Comment l’Utac a confondu les Volkswagen illégales

Publié le 08/02/2016

Mesure des émissions polluantes d’un Opel Zafira par l’Utac-Ceram en conditions réelles..

Le laboratoire français d’homologation a dévoilé la manière dont il s’y prend pour tester les 100 véhicules demandés par la « commission Royal ».

Plus de trois mois après le début des travaux, la manière dont la « commission Royal » teste 100 véhicules pour vérifier leurs niveaux d’émission polluantes a enfin été révélée par l’Utac-Ceram, le laboratoire d’homologation français.

Comme L’argus l’avait déjà indiqué, 3 tests ont été mis en place : D1, D2 et D3.
Le D1 consiste à effectuer un cycle d’homologation NEDC complet, mais avec quelques différences notables : utilisation d’un banc 4×4 pour une 4×2, changement dans le protocole de conditionnement du véhicule, etc.

Le D2 vise lui aussi à reproduire un cycle NEDC, mais des modifications interviennent de manière à tromper un éventuel « logiciel trompeur » sis sur les Volkswagen : le moteur est éteint en cours de cycle pendant 300 secondes, puis le cycle « extra-urbain » du NEDC est effectué dans son intégralité.

La comparaison des émissions obtenues lors des cycles extra-urbains en D1 et D2 permet de vérifier si la voiture est munie d’un logiciel de minoration des émissions lorsqu’elle est en phase d’homologation :  » C’est là que l’on attendait les Volkswagen, c’est là que nous les avons trouvées » note Laurent Benoit, PDG du groupe Utac-Ceram. Les valeurs d’oxydes d’azote (Nox) se seraient en effet envolées sur les VW lors du D2…

PEMS et bon sens

Le test D3 est enfin une reproduction sur piste du cycle NEDC. Il ne vise à piéger personne en particulier, mais à observer les émissions de Nox de tous les véhicules demandés par la commission Royal à l’aide d’un système embarqué, le PEMS. C’est lors du D3 que Renault a été mis en cause pour des valeurs d’émission trop largement supérieures à celles homologuées.

Toutefois, à l’heure actuelle, il n’existe aucune valeur légale d’émission maximale de Nox lors d’une mesure en conditions réelles. Difficile donc d’indiquer que tel ou tel dépasse les seuils… L’Utac explique avoir procédé avec bon sens. Le laboratoire effectue en quelque sorte un ratio entre respect des lois de la physique et résultats observés sur les autres véhicules.

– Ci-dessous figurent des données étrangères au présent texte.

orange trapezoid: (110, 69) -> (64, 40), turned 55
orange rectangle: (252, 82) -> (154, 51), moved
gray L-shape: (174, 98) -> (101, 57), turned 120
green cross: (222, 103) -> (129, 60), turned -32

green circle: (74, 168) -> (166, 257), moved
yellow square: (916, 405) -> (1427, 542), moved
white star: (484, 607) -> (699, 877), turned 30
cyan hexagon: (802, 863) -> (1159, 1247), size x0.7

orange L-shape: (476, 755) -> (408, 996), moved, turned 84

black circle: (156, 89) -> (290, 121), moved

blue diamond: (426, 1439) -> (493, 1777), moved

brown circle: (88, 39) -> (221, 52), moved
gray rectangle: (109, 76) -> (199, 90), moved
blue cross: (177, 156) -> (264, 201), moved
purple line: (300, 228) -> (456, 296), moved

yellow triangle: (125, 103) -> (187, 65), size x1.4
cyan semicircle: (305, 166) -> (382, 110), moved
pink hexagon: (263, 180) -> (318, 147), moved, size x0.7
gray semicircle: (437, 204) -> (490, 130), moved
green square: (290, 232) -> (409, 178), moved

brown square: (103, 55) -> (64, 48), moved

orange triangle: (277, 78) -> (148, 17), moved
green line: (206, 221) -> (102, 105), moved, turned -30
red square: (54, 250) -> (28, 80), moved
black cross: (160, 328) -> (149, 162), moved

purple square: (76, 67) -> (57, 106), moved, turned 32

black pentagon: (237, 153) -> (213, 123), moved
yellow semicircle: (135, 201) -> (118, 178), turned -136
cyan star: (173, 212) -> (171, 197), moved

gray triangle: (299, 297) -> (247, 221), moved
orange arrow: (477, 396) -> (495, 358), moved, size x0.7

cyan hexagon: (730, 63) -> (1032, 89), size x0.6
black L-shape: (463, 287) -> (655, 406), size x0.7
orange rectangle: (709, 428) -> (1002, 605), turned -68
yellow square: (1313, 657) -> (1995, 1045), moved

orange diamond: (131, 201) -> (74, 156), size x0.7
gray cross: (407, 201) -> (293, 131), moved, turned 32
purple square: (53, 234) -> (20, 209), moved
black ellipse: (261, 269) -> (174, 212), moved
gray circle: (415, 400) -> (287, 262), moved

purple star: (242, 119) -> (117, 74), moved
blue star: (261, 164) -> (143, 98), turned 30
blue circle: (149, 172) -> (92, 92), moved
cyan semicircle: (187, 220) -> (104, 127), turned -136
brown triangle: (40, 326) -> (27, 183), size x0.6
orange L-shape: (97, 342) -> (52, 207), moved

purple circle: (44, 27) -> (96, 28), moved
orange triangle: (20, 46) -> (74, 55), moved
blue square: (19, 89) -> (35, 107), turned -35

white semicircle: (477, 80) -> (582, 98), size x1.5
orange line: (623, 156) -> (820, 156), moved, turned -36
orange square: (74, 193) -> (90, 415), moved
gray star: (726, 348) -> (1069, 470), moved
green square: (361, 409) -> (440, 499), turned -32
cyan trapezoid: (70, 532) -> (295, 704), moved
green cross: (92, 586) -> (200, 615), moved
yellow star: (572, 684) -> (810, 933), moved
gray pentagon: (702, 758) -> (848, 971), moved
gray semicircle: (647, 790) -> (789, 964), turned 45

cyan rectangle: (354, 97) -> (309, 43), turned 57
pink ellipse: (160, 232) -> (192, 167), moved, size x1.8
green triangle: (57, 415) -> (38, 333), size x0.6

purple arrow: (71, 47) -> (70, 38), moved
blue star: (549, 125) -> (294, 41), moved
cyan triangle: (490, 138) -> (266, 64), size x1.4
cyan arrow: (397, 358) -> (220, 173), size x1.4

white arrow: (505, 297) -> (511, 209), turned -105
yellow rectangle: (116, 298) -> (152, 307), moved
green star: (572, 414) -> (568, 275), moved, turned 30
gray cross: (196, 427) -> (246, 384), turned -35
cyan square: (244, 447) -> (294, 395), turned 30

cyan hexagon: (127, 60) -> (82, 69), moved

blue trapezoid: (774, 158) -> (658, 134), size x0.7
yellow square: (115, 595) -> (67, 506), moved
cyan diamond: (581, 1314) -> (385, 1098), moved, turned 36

Concrètement, cela signifie tout d’abord qu’un moteur mis en charge 1,5 fois plus que lors de l’homologation ne devrait pas émettre 10 fois plus de Nox qu’à cette occasion. D’autre part, les résultats obtenus sur les différentes voitures sont comparés les uns avec les autres. Si un véhicule se distingue par des valeurs nettement supérieures à celles des autres, il peut y avoir lieu de demander des comptes…

Afin de ne pas être victime d’une duperie de la part d’un constructeur, les 100 véhicules à disposition de l’Utac émanent pour la grande majorité d’un loueur longue durée. D’autres ont été prélevés directement dans le parc de l’Utac : « Vu les résultats obtenus, les véhicules n’ont pas été préparés » indique encore le laboratoire, qui a déjà examiné une quarantaine d’autos à ce jour.

Les résultats seront communiqués lorsque les 100 véhicules auront été testés.